(Beginning of The data)
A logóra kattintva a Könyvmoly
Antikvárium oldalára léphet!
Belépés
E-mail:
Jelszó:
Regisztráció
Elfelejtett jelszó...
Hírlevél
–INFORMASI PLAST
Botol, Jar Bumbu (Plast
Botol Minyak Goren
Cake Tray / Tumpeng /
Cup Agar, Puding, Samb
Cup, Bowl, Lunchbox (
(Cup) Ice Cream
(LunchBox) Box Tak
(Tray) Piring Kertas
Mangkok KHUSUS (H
(End of The data)
(Beginning of The data)
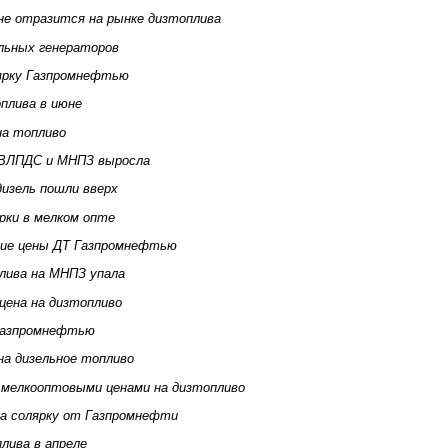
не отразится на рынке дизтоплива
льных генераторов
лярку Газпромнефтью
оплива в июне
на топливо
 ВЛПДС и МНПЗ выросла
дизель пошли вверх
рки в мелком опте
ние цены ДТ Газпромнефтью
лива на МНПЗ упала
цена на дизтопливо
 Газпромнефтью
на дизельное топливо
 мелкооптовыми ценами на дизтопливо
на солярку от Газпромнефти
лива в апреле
(End of The data)
Task
Using the data above, reproduce exactly the lines between those holding "(LunchBox) Box Tak" and "Mangkok KHUSUS (H", inclusive, and no others.

Worked solution
(LunchBox) Box Tak
(Tray) Piring Kertas
Mangkok KHUSUS (H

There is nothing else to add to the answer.